A: Apart from the fact that I am an immigrant, international work is tightly related to my area of study and research (Spanish Language and Hispanic Culture). We always discuss artifacts, practices, and customs in other countries, and I’ve always encouraged my students to study abroad. However, this option is not available to everyone due to the lack of time, funds, or family commitments.
Q: What made you want to get involved in the intercultural aspect of your field?
A: It is just impossible no to get involved in intercultural work in my field.
Q: How has global collaboration made an impact on your professional activities?
A: Global collaboration has enhanced the way I teach. Through global collaboration I help my students go abroad without leaving the classroom. It is like bring the world to them.
Q: There has been a lot of change with internationally engaged research, teaching and service in this past year, how have you been adapting your professional work?
A: As a language teacher participating in the COIL (Collaborative International Online Learning) workshop and learning the COIL methodology has opened new opportunities to my professional work and to my students’ learning. I feel more prepared to bring a level of international engagement not previously available to them in my classes. In our world today, it is imperative that we offer this kind of opportunity to every single student in Higher Education.
Q: What are some of your current professional projects?
A: I like to engage my students in experiential/service learning. In the past, my Honors Students interviewed Hispanic Community members and recorded these interviews in Story Corps, thus offering relevance to their personal narratives, stories that otherwise go unnoticed.

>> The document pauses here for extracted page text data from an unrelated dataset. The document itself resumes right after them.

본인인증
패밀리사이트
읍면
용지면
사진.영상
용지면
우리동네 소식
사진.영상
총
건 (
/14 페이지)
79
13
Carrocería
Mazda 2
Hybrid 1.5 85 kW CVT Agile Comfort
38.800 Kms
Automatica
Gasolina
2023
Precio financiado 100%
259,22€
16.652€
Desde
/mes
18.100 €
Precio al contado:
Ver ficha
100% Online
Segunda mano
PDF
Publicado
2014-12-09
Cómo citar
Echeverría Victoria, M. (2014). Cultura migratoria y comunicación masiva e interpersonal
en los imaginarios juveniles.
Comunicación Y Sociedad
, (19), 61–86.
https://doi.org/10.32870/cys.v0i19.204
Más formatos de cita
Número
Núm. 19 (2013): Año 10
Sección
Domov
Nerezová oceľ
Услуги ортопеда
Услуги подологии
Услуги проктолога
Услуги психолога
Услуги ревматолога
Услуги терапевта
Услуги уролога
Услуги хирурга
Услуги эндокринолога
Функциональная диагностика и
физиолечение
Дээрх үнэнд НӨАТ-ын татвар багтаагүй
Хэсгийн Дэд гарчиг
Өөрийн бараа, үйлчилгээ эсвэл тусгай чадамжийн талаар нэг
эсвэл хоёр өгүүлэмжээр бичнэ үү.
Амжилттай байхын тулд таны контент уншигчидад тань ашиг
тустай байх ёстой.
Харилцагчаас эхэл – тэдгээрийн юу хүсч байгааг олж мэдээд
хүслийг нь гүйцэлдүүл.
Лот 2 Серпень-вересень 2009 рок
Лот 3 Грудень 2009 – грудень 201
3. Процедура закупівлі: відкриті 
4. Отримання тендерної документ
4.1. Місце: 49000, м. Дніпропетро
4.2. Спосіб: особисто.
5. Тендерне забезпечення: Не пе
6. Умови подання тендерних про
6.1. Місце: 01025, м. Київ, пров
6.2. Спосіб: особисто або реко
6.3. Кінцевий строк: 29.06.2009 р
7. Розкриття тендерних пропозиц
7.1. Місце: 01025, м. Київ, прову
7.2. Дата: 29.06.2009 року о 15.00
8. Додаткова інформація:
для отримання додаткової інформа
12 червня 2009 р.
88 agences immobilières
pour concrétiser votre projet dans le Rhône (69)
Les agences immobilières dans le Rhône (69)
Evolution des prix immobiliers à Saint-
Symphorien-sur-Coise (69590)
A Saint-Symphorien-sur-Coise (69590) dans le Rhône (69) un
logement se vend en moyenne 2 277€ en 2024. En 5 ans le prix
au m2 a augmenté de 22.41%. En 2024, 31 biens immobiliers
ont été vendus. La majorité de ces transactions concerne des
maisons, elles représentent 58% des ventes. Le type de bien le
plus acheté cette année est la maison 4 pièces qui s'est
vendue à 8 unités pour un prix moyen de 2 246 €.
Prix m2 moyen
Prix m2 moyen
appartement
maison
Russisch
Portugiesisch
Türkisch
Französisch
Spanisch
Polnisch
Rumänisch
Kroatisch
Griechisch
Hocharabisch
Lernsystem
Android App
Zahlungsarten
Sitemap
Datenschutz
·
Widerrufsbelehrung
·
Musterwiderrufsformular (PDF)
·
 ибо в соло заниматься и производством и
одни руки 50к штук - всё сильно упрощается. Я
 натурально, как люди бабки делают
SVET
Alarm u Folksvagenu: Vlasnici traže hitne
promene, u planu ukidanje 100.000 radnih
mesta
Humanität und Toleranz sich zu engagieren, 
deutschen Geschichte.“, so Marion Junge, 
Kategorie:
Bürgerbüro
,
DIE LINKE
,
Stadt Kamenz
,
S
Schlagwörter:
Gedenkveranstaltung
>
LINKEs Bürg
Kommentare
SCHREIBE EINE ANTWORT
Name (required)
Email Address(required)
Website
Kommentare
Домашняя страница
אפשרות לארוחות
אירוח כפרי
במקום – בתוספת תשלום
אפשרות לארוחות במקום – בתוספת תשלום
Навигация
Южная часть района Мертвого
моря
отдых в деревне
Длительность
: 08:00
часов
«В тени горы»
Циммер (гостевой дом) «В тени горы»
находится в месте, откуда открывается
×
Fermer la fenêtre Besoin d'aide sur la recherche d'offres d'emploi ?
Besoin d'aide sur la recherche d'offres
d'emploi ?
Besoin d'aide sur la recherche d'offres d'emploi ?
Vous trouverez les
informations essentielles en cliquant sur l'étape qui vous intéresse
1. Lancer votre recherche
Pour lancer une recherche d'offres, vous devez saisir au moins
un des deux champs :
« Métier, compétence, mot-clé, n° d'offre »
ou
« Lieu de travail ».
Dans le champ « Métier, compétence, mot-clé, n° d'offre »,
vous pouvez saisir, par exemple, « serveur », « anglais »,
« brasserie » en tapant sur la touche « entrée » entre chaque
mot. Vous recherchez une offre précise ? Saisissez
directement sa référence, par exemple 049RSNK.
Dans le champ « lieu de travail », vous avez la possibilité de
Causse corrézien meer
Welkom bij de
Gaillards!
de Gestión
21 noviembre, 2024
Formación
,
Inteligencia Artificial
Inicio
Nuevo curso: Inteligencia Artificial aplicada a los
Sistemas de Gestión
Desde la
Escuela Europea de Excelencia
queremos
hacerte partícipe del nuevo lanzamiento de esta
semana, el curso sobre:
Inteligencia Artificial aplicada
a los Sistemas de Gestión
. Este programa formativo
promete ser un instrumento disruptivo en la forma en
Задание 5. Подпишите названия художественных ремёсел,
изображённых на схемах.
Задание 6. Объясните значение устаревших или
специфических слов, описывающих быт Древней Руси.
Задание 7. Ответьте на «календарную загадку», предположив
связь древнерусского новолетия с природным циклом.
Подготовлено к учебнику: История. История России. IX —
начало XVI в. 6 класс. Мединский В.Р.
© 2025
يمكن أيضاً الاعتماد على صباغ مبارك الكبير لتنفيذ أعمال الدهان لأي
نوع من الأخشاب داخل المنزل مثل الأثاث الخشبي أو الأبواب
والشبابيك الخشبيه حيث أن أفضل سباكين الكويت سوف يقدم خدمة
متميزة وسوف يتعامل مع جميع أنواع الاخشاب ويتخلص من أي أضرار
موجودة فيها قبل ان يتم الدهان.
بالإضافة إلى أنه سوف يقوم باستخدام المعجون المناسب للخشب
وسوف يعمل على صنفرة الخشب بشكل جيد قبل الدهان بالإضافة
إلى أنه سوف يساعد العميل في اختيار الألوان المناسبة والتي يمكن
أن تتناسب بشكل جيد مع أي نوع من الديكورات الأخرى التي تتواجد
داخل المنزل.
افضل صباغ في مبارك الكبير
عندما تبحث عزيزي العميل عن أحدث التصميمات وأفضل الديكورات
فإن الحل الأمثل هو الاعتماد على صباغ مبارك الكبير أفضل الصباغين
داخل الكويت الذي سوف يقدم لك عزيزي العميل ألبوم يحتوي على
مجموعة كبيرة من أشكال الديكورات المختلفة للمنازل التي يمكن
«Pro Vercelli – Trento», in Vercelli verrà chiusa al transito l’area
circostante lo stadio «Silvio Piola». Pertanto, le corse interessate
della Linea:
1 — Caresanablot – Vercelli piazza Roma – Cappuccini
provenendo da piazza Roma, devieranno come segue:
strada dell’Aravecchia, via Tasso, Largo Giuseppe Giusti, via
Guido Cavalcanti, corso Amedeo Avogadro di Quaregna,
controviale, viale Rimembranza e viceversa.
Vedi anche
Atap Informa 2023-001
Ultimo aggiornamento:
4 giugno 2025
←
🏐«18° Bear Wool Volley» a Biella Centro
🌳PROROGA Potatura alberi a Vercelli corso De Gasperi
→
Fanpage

For my students, the experience of interviewing someone that leads a life so different to their own, and that lives a happy life—even with the struggle of immigration, lower income, or other hardships—opens new perspectives for them. Another example of experiential learning is having me Spanish for the Communications students do and promotional campaign for a community partner. In the past, we have collaborated with the Department of Energy, with the Cancer Support Community of East Tennessee and right now we are working with WonderWorks in Sevierville, TN. These projects bind their learning to real life experience, making what they are learning more relevant to their professional life.
Q: Do you feel global engagement needs to be valued part of the university culture and why?
A: Yes, global engagement can be sought and achieved in every single study area, from economics, to advertising, ecology, biology, and music. Professors and their students can and should engage with learners around the world and learn from each other. Their world view will be expanded, and their local and national perspective will be informed by this new world viewpoint.